• _Working data_:
+++

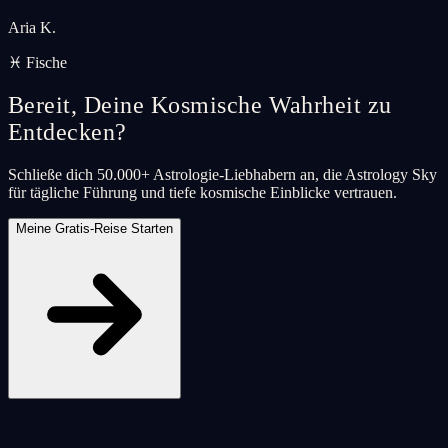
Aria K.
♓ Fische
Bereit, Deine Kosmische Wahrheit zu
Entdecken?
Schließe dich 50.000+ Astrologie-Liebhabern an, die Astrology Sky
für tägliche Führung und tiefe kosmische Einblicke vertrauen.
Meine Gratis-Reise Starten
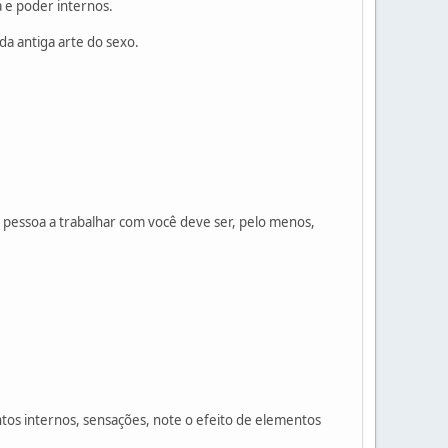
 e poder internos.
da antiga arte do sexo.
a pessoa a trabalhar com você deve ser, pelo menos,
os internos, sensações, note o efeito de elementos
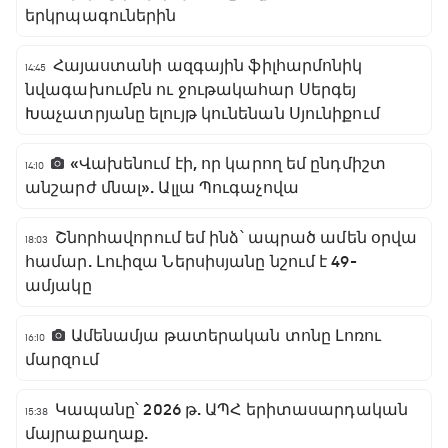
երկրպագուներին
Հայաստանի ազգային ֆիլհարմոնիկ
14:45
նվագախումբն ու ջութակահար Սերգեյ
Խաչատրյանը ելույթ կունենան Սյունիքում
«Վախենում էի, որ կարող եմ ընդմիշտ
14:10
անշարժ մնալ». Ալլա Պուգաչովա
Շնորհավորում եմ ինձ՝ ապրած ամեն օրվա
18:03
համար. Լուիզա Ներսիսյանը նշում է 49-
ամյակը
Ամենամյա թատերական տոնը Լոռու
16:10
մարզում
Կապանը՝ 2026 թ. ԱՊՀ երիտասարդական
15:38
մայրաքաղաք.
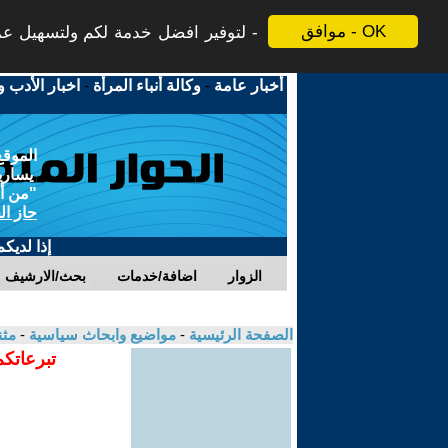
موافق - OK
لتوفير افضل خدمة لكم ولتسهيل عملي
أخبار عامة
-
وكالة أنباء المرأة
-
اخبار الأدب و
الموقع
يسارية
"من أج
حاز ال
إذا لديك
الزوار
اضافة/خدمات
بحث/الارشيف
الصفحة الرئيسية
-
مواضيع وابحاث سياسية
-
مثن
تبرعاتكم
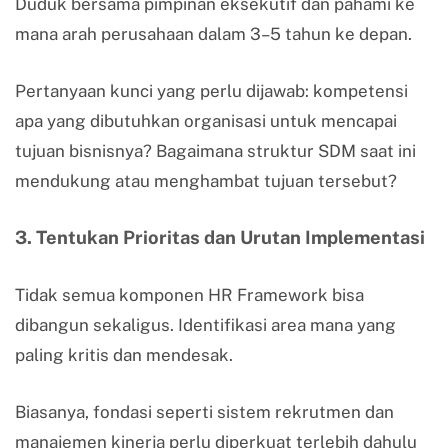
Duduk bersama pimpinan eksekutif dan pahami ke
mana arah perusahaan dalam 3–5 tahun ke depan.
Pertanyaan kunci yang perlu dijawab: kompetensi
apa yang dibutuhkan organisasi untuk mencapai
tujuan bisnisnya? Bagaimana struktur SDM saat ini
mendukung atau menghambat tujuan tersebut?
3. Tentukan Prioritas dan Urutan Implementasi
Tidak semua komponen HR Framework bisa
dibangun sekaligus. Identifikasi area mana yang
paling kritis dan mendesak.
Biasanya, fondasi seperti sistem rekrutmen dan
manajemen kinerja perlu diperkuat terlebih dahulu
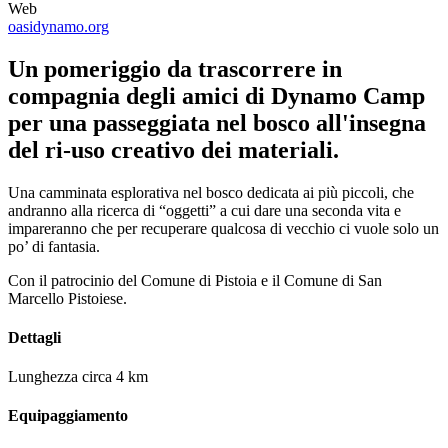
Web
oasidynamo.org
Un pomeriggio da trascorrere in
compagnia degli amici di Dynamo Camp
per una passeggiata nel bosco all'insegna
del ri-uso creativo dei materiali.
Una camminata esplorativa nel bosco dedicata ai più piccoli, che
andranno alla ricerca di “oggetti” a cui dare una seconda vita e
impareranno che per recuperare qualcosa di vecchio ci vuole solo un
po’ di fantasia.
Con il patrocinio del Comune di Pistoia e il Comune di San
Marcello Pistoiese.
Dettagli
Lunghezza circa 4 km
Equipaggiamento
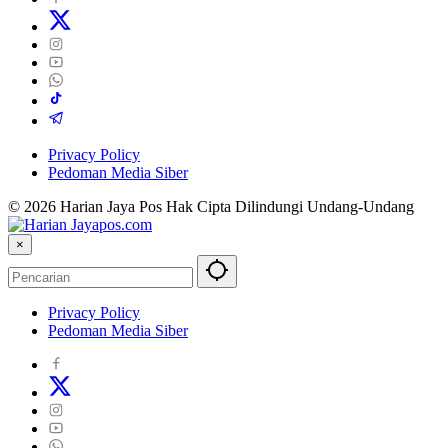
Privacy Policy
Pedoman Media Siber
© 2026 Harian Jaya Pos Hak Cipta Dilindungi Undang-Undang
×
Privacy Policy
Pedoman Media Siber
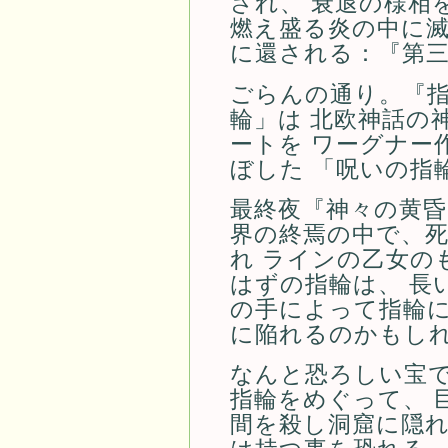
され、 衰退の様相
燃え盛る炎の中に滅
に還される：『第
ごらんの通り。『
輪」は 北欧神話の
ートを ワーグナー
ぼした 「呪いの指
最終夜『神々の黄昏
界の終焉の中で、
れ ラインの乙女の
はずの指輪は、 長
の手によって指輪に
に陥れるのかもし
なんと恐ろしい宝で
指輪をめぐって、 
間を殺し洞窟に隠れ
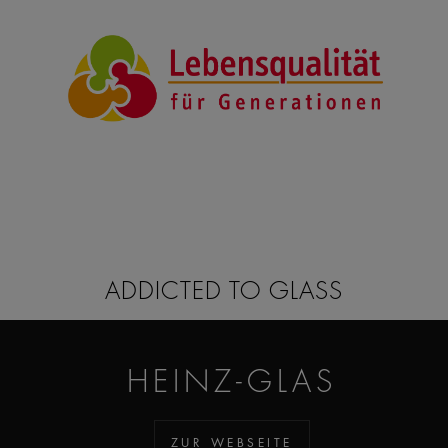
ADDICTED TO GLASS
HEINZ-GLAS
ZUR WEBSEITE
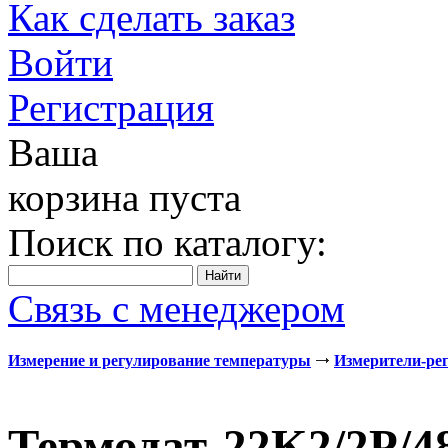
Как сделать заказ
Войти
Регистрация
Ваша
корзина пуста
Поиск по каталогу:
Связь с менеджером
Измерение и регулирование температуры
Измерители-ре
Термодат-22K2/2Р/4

+++

• _Assignment_: Determine the number of lines in the listing above containing the word "bosco"; respond with that figure only.

• _Answer_: 2